Your objective
Give back exactly the lines of the data below, starting with the line that has "The Ainsworth from 7pm-10:30pm" and going on through the line that has "y Retreats offer".
::: Listed records
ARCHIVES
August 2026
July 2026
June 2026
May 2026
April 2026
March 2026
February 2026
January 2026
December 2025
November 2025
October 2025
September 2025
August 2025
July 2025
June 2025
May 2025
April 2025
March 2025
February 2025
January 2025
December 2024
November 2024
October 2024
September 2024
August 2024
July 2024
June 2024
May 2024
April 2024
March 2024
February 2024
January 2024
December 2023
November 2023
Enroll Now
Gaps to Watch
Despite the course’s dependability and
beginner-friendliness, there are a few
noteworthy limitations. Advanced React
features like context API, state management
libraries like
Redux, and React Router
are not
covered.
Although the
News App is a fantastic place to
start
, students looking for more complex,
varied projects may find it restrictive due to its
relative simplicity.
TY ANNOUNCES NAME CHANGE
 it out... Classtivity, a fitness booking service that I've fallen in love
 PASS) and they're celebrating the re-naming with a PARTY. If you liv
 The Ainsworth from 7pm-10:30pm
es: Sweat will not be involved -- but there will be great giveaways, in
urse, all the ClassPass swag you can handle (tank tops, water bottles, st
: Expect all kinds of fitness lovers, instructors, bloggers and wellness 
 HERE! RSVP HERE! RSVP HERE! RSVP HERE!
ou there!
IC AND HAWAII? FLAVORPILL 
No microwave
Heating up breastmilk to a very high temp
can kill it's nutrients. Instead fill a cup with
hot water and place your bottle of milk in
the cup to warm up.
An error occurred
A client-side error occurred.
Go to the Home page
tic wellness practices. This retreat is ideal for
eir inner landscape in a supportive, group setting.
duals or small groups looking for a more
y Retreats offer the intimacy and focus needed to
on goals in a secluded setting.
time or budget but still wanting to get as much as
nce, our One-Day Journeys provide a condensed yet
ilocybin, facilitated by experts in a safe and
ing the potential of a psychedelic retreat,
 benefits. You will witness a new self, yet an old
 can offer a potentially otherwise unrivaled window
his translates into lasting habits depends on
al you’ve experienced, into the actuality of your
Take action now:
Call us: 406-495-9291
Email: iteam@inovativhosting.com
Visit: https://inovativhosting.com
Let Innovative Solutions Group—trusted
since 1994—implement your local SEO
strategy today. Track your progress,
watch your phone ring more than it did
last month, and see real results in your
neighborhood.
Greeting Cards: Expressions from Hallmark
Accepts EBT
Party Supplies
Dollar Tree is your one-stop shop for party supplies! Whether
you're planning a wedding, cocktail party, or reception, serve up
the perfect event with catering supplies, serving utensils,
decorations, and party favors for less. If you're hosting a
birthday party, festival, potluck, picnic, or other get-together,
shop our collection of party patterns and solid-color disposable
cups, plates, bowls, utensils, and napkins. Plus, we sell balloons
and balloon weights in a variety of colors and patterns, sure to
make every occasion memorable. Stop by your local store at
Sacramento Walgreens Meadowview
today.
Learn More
::::::
Answer area
 The Ainsworth from 7pm-10:30pm
es: Sweat will not be involved -- but there will be great giveaways, in
urse, all the ClassPass swag you can handle (tank tops, water bottles, st
: Expect all kinds of fitness lovers, instructors, bloggers and wellness 
 HERE! RSVP HERE! RSVP HERE! RSVP HERE!
ou there!
IC AND HAWAII? FLAVORPILL 
No microwave
Heating up breastmilk to a very high temp
can kill it's nutrients. Instead fill a cup with
hot water and place your bottle of milk in
the cup to warm up.
An error occurred
A client-side error occurred.
Go to the Home page
tic wellness practices. This retreat is ideal for
eir inner landscape in a supportive, group setting.
duals or small groups looking for a more
y Retreats offer the intimacy and focus needed to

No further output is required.